Wednesday, September 17, 2025

Money for Nothing and Your Chicks for Free

My love / hate relationship with Facebook continues. Today though, I am a happy Facebook follower. Tomorrow, who knows? I often find inspirations for my writing in the many swamps and coves of the FB world.

Yesterday, D, a fellow Facebook user, highlighted the novel, Zen and the Art of Motorcycle Maintenance, by Robert M Pirsig. It is a book he places on his top five favorite reading list. I have been following D off and on for years and I have noticed his 'Top Five" list seems to have more room than the title of the list would indicate. Regardless, when he puts a read on that list, I know it is one of his favorites.

The title jogged memories of my days as an over the road truck driver.

I spent many days and nights pounding the super slabs and wrestling with brain dead four wheelers. The moments of madness, mayhem and fun were broken up by long periods of mind numbing boredom. Often, days or weeks of continuous tedium would pass between the moments worth writing about and the moments no one remembers.
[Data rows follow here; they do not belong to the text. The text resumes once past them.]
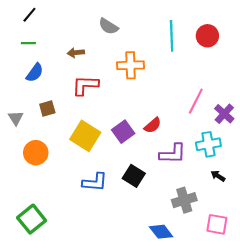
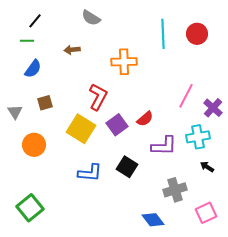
black line: (29, 15) -> (35, 21), moved
gray semicircle: (108, 26) -> (91, 18), moved
red L-shape: (85, 85) -> (98, 97), moved, turned 116
pink square: (217, 224) -> (206, 213), turned -35

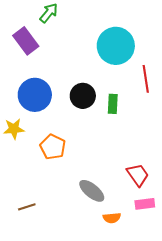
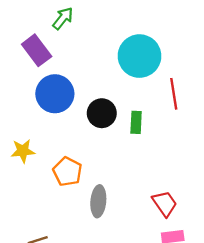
blue circle: (35, 95) -> (55, 94), moved
gray ellipse: (92, 191) -> (98, 201), moved, turned 56

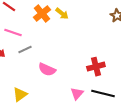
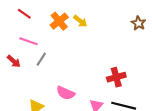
gray line: (25, 50) -> (41, 59), turned -32
pink semicircle: (47, 70) -> (66, 93), moved

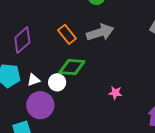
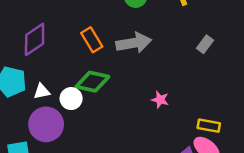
pink star: (115, 93) -> (160, 100), moved

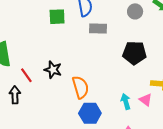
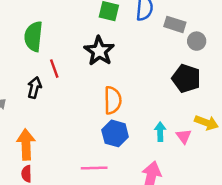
gray circle: (135, 11) -> (197, 41), moved
gray rectangle: (98, 28) -> (175, 24), moved
black star: (53, 70) -> (99, 51), moved, size x1.4

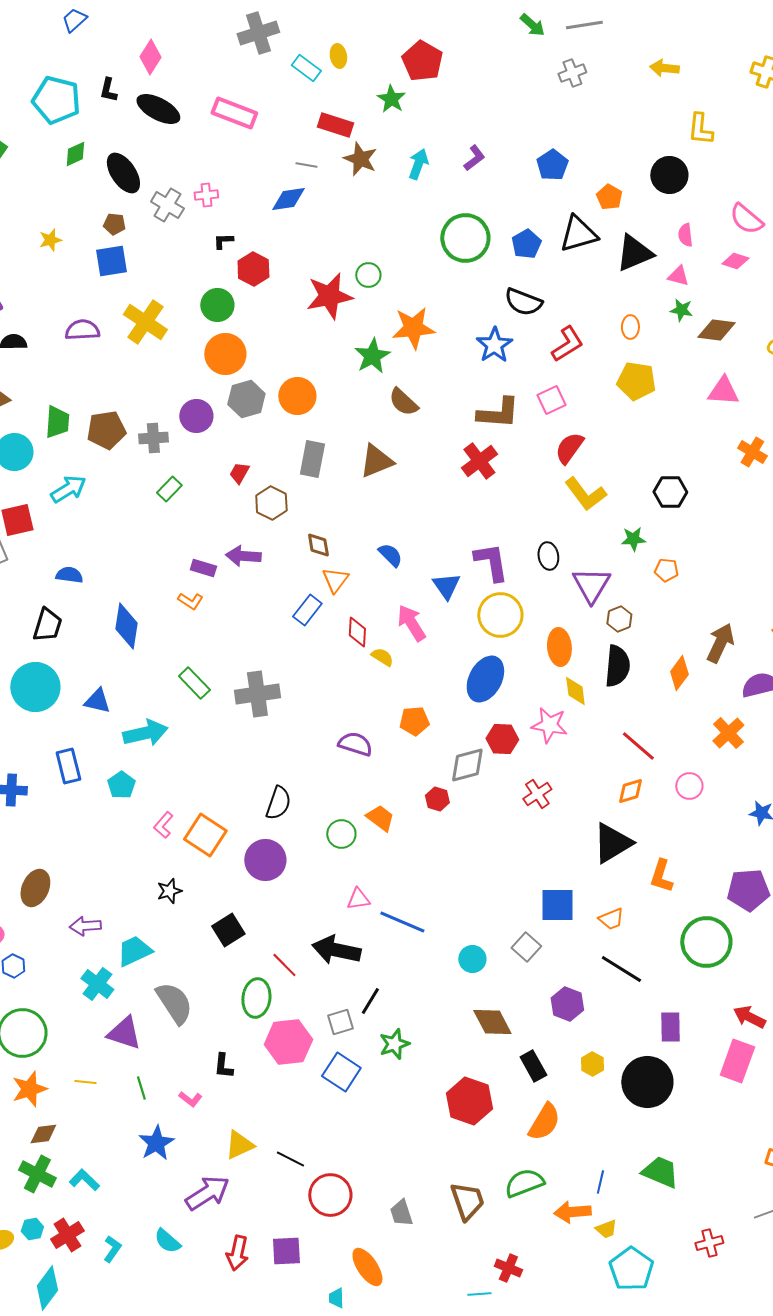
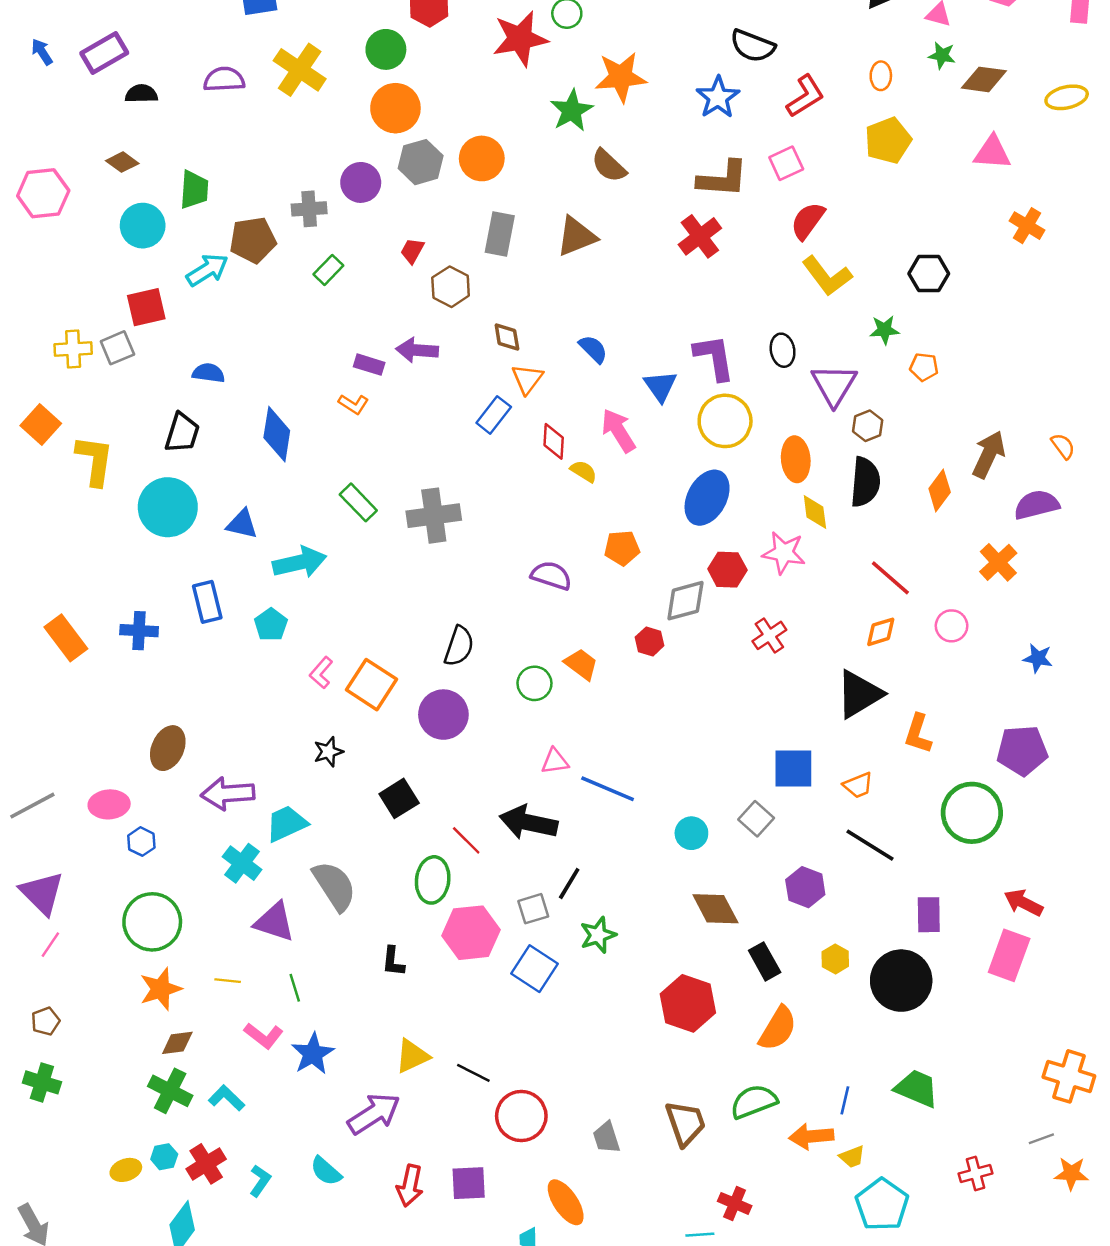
yellow pentagon: (636, 381) -> (888, 141), turned -30
brown pentagon: (106, 430) -> (253, 240), moved
purple arrow: (85, 926) -> (228, 794), size x1.4
pink L-shape: (190, 1099) -> (264, 1036), moved, size x1.4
As it turns out now, there are more worthy moments to extract from the hole in my head I call my memory. Ever since I began writing tales from my past, it has become easier to remember the moments that were over shadowed by the first string memories.

To beat back the boredom of the road, I packed a few books to take with me. Sometimes a Great Notion, by Ken Kesey, A Boy and His Dog, by Harlan Ellison, Stranger in a Strange Land by Robert Heinlein, and Zen and the Art of Motorcycle Maintenance are ones that come to mind. There were more: just can't remember them. I would read them in lieu of the engrossing pleasure of watching my laundry wash and spin dry. I would often sit at the lunch counter in a Truck stop and read as I consumed the greasy fare that was my food source those many years. Waiting to unload, waiting on a broker to find a load for me ............. pretty much any dead time not driving, I would read.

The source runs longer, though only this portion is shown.